The provinces and territories took part in the development of the safety net of the bill and they co-operated in this regard.
This approach was expressly designed to provide provincial or territorial governments with the first opportunity to protect the essential habitat of a species that comes under their jurisdiction.
Given these facts, how could we possibly support amendments to the bill that would undermine this approach, which is based above all on co-operation? We also know that in order to change behaviour, we need incentives. We also know that there needs to be a great number of cases pending in the system. This is why we must re-establish obligations so that each government is responsible in its own jurisdiction, while allowing enough flexibility for the federal government to intervene anywhere, if it deems it necessary. This is the safety net. It is a delicate balance by which the proposed Species at Risk Act can provide protection for all species and for all essential habitat in Canada, while protecting the co-operation between different levels of government that is absolutely essential for the successful protection of species and their habitat on private land.
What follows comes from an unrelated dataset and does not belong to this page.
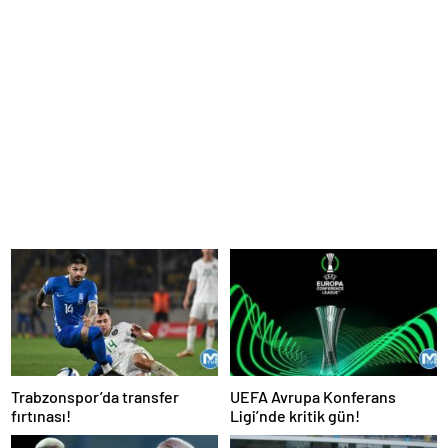
Trabzonspor’da transfer
UEFA Avrupa Konferans
fırtınası!
Ligi’nde kritik gün!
The government motions also clarify territorial responsibilities. Canada's three territories are responsible for all of their wildlife species, not simply species that are considered game, as set out in the current version of the bill.
The government believes that the protection provided by the provinces and territories must be effective in order to avoid resorting to federal prohibitions.
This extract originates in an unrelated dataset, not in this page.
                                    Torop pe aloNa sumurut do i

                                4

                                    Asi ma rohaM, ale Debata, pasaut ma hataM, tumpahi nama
However, we insist that the policy must be developed in an open and inclusive manner, instead of through legislative measures. The work on this has already begun with the provinces and territories. The government motions ensure that this initiative based on co-operation is not compromised by the imposition of any unilateral program.
Some critics proposed that we adopt an approach similar to the United States' Endangered Species Act. This act takes an authoritative and controlling approach, which orders people to act at their own expense. It hardly leaves room for co-operation.
Here are a few examples of remarks made by American officials who were commenting on what they are now doing. Representatives from the U.S. Fish and Wildlife Service, for example, said that they had lost control of the species protection process because they were overloaded with the huge number of court orders. They reported that their 2001 budget for listing species was spent on enforcing compliance with settlement agreements and court orders.
The home secretary said “For a long time, we spent precious money on lawyers' fees and fighting in the courts instead of protecting species and fighting to bring them back from the brink of extinction”.
This fall, it was estimated that 240 court orders have not been implemented by the U.S. government because the resources were used in legal battles.
Because of this atmosphere of mistrust between landowners and the U.S. government, which is made worse by the hostile approach of the U.S. legislation, no information is available concerning the situation of over half of the endangered or threatened species living on private property in the United States.
When species at risk legislation is unduly focused on penalties and prohibitions, it is remarkably difficult to enforce. Is that really what we want here? Absolutely not.
The co-operative approach of the Accord for the Protection of Species at Risk is already working. Since it was approved, most provinces and territories have introduced or amended legislation in order to respect the terms of the accord.
The federal, provincial and territorial governments are now working on bilateral agreements and a policy to establish effective protection under the accord. By working together on our accords, we ensure that each government understands its responsibilities and what triggers the safety net.
Before this bill is passed, we must do our work under the accord. We should be a world leader. We should not be fighting with each other. This bill deserves our support.